今回のプエルトリコの停電は、米国の歴史において最も大規模だとみられる。
そんななか、風速180m/sの強風でビクともしなかった「バラスト式ハイブリッド架台」を使用した645kWの太陽光発電システムに注目が集まっている。同システムは9階建ての建物の屋根に設置されたものだが、まったく損害もなく100%の発電を持続しているという(図1)。
ナイロン製一体成形の架台
同太陽光発電システムは、プエルトリコのサンホアンにある。米退役軍人管理局の運営するメディカルセンターに設置され、2015年に稼働を開始した。この病院はプエルトリコとヴァージン諸島に在住する15万人を超える米退役軍人が主に利用しており、プエルトリコとカリビアン諸島における最大規模の連邦政府による医療施設である。
「バラスト式架台」を提供したのは、カリフォルニア州サンフランシスコに本社を持つソレガ社(Sollega)だ。同社は商業用フラットルーフ(陸屋根)用架台に特化している。この架台は、プラスチック製で「ファーストラック510(FastRack510)」 と呼ばれる。

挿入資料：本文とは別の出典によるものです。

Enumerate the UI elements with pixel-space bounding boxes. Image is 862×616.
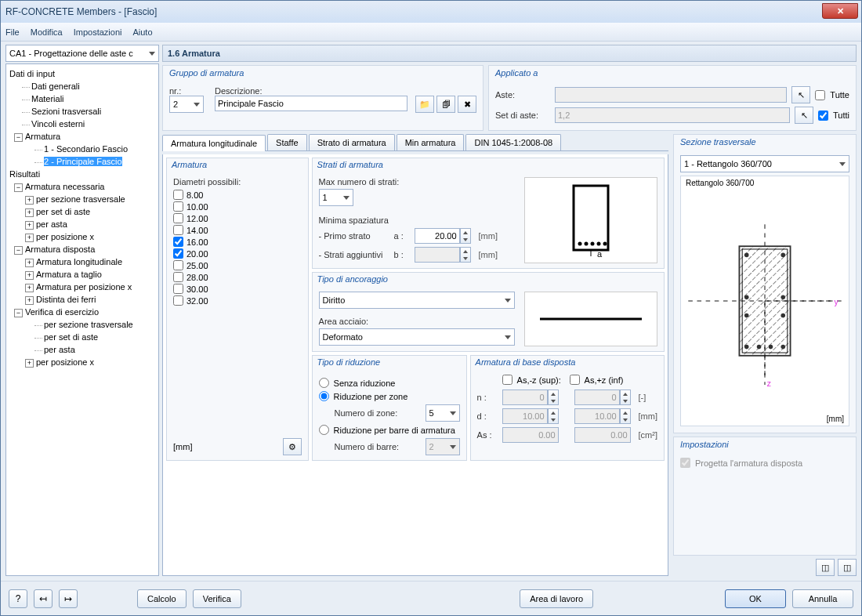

プラスチックの種類は、ナイロン6「ウルトラミッド (Ultramid)」(独BASF製)である。この材料は強度、剛性、熱安定性に優れ、柔軟性が高いため、太陽光アレイ(パネルの設置単位)を壊すことなく、複数の方向に曲げられる。さらに、紫外線吸収剤が添加されているので、耐光性、耐久性に優れるという。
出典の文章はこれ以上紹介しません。